Many of my older patients spend ample time sitting at a desk, looking at a computer. They commonly fall into a slouched posture with their head shifted forward to help see the computer screen.
Over time, this postural “distortion” pattern can cause tightness and pain in the back of the neck due to overuse of certain muscles or joint stiffness.
When sitting correctly, think about sitting up as tall as possible with your ears over your shoulders. Your shoulders should be relaxed, not shrugged up by your ears.
Generally, getting up and moving around at least once per hour is best to change your position and put your body in a new posture to reduce stiffness.

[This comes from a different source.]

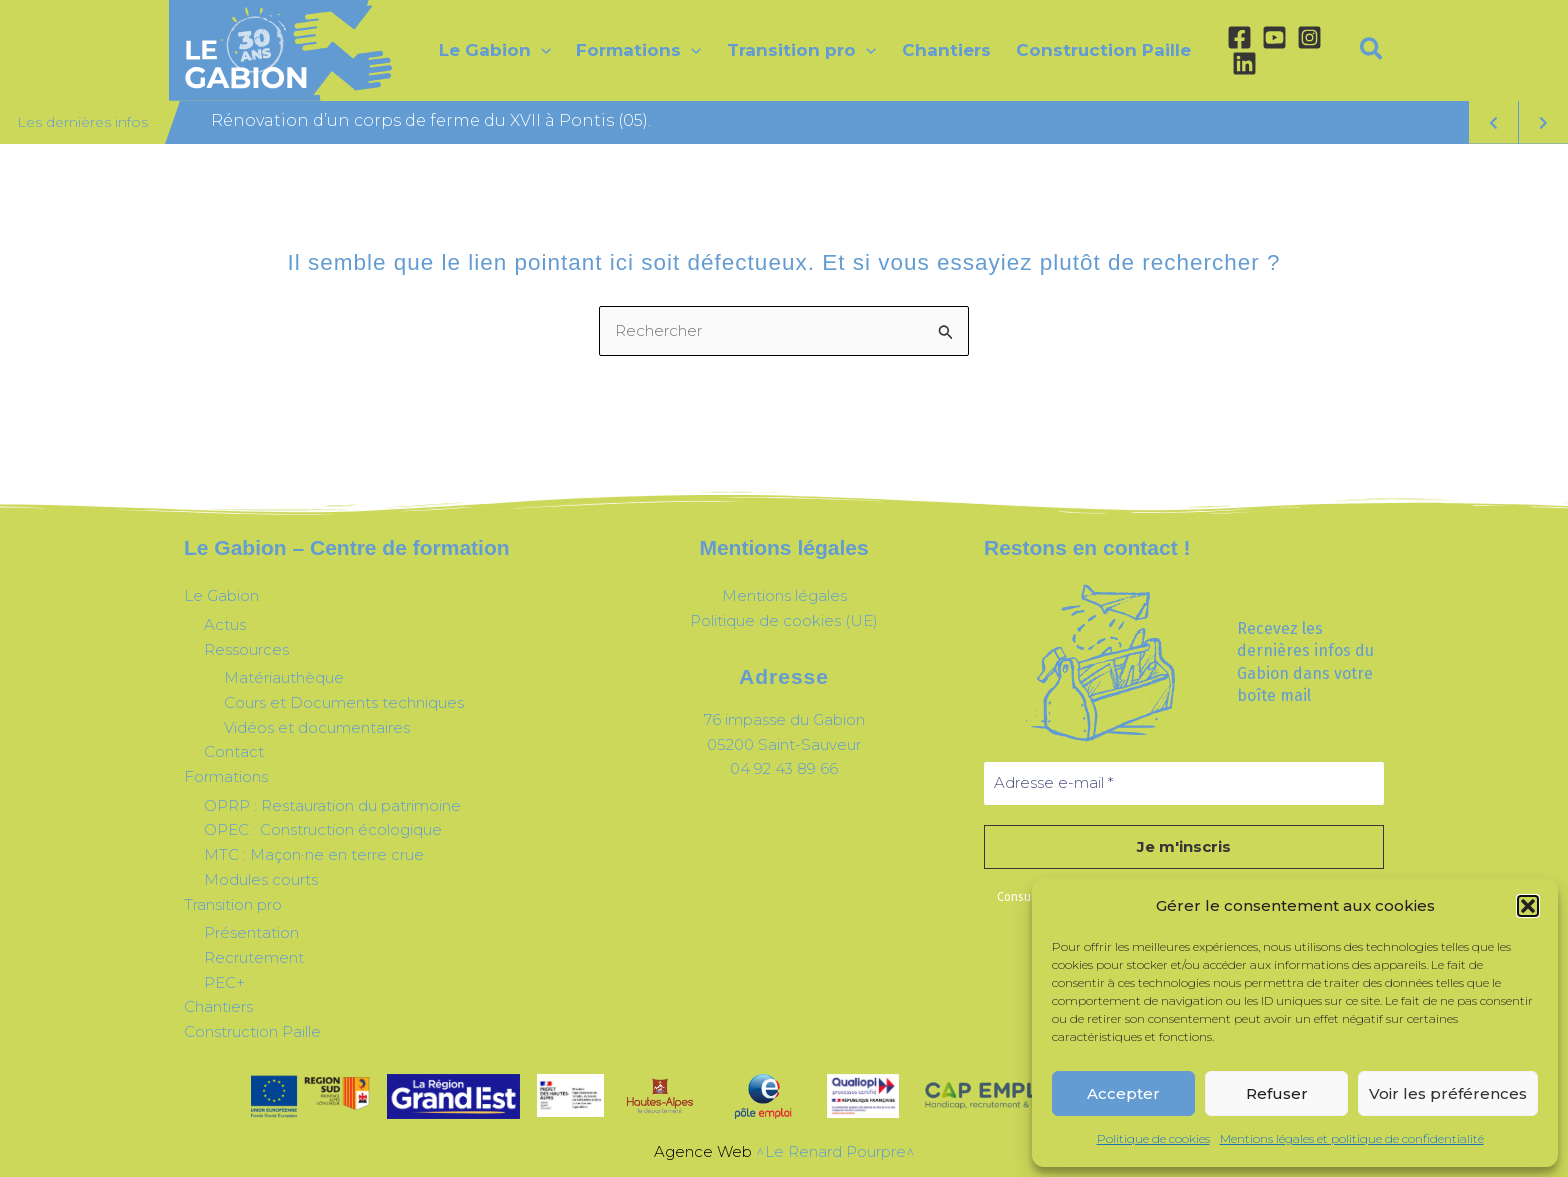 This screenshot has height=1177, width=1568. What do you see at coordinates (344, 702) in the screenshot?
I see `Cours et Documents techniques` at bounding box center [344, 702]. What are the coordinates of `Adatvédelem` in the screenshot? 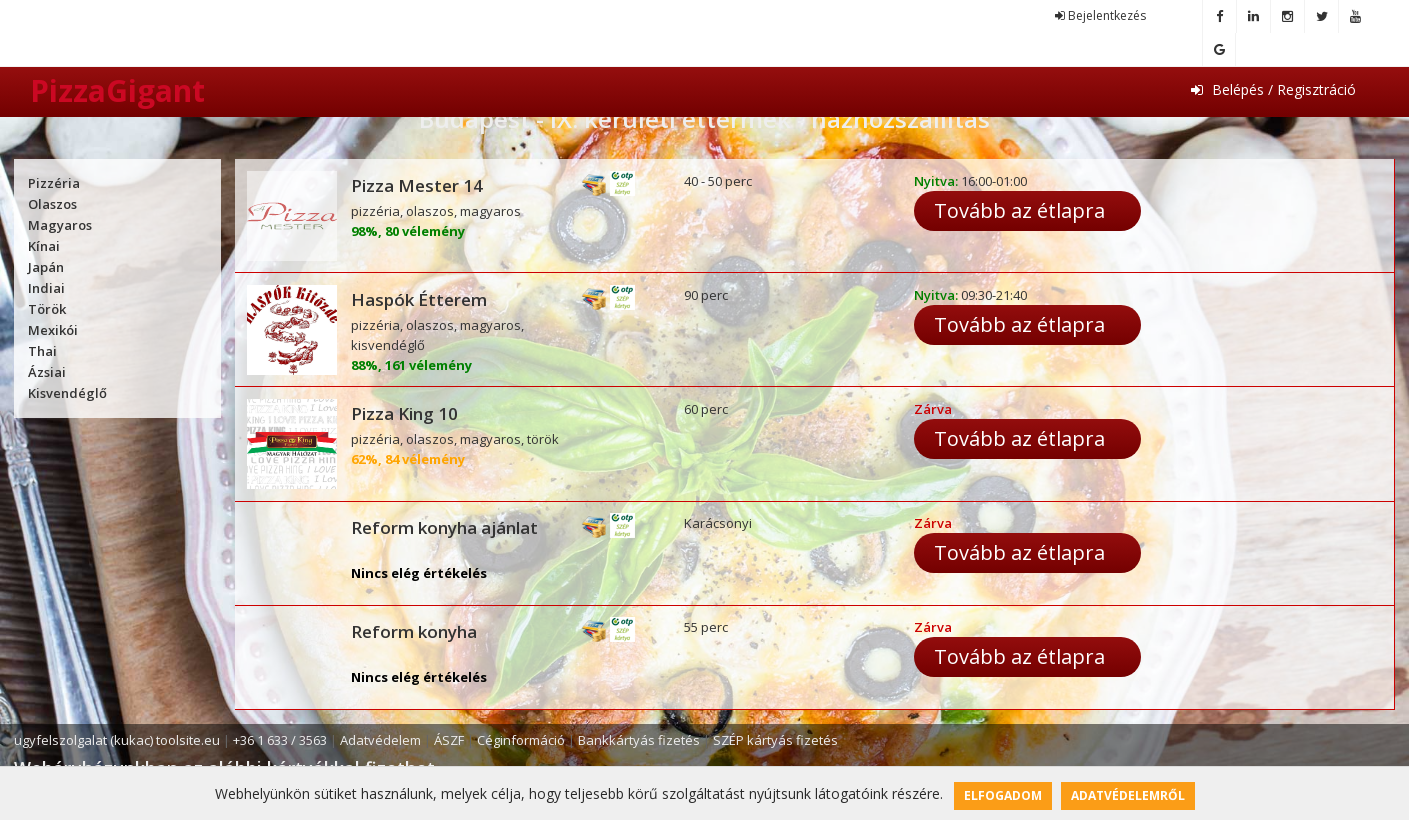 It's located at (380, 740).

As you age, keeping your neck moving through its full range of motion is essential, as lack of use can also lead to stiffness. This can be accomplished through gentle stretches or exercises to keep your joints mobile.
Improving Your Neck Pain
Once you understand where your neck pain is coming from, it becomes easier to manage. With all new injuries or severe pain, it is always best to consult your doctor or physical therapist first to ensure no serious conditions, such as a fracture, have occurred.
Your doctor may order further testing like an X-ray or MRI to help identify what is causing your pain. These are not always necessary, and a proper examination in the office may be sufficient.

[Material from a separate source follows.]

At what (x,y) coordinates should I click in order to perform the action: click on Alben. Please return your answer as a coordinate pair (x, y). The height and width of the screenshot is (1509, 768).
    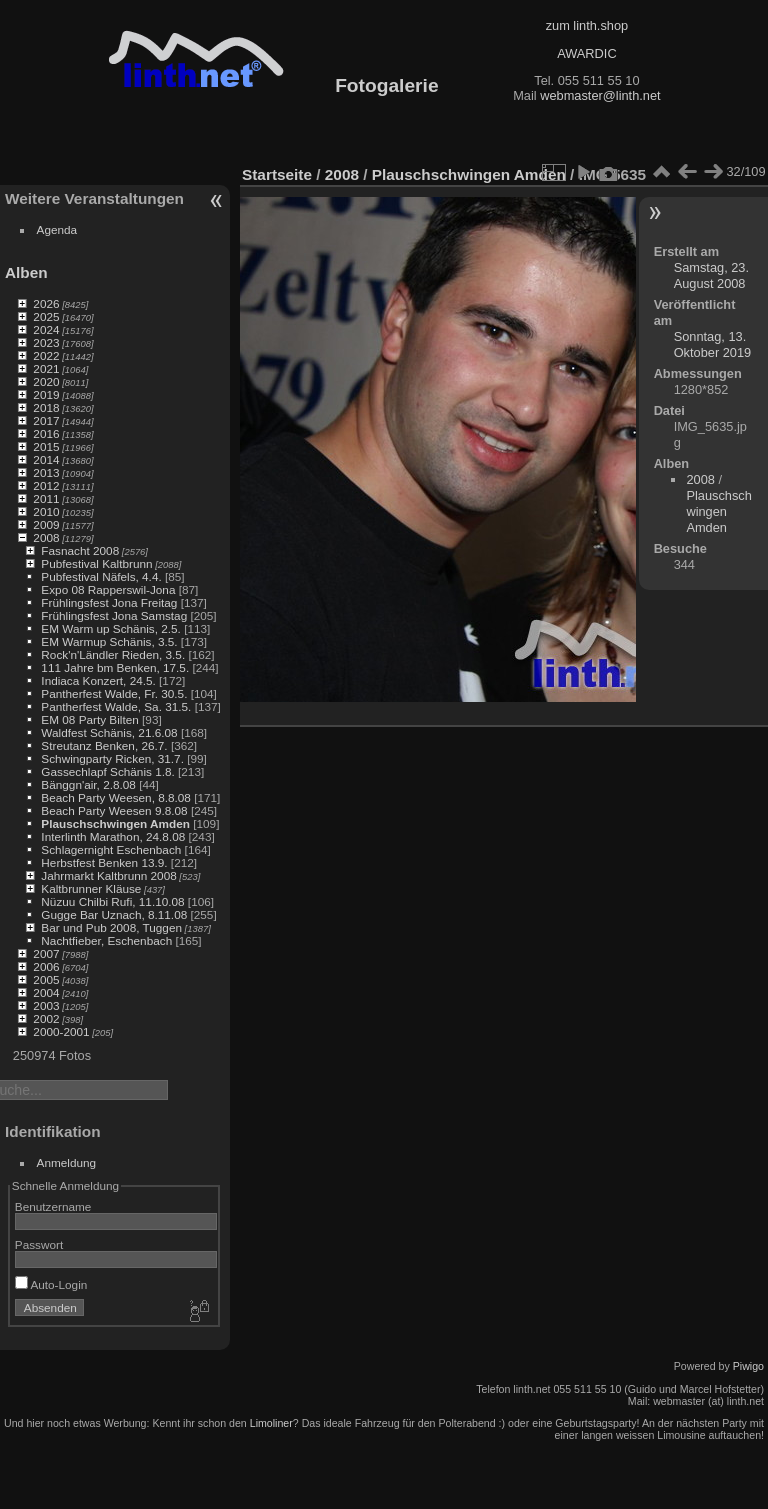
    Looking at the image, I should click on (26, 272).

In severe cases, surgery may be indicated depending on the type of injury. However, conservative treatment, including exercise, physical therapy, or injections, may be recommended first, as surgery has several other serious risks.
Exercise and manual therapy is one of the most effective ways to conservatively manage neck pain. Exercises for neck pain typically include a combination of stretching of the neck and strengthening of the upper back and shoulders.
A physical therapist may use various exercise-adjacent strategies to help with your neck pain, including but not limited to massage, joint mobilizations, and heat or ice.
Neck pain is very common and can sometimes be quite debilitating. You may have neck pain for several reasons, but it is rarely an emergency.
Regardless, it is helpful to have a set of tools and options at your disposal regardless of whether you’re dealing with minor or severe neck pain.
It is always best to consult with a medical professional if you have pain, but in most cases, your pain can be well managed with some of the most simple and conservative measures.
Cohen S. P. (2015). Epidemiology, diagnosis, and treatment of neck pain. Mayo Clinic proceedings, 90(2), 284–299. https://doi.org/10.1016/j.mayocp.2014.09.008
Swartz, E. E., Floyd, R. T., & Cendoma, M. (2005). Cervical spine functional anatomy and the biomechanics of injury due to compressive loading. Journal of athletic training, 40(3), 155–161.
Cologne, Germany: Institute for Quality and Efficiency in Health Care (IQWiG); 2006-. Neck pain: Overview. 2010 Aug 24 [Updated 2019 Feb 14]. Available from: https://www.ncbi.nlm.nih.gov/books/NBK338120/
Hurwitz EL, Carragee EJ, van der Velde G, Carroll LJ, Nordin M, Guzman J, Peloso PM, Holm LW, Côté P, Hogg-Johnson S, Cassidy JD, Haldeman S. Treatment of Neck Pain: Noninvasive Interventions: Results of the Bone and Joint Decade 2000–2010 Task Force on Neck Pain and Its Associated Disorders. Eur Spine J. 2008 Apr;17(Suppl 1):123–52. doi: 10.1007/s00586-008-0631-z. Epub 2008 Mar 4. PMCID: PMC2271098.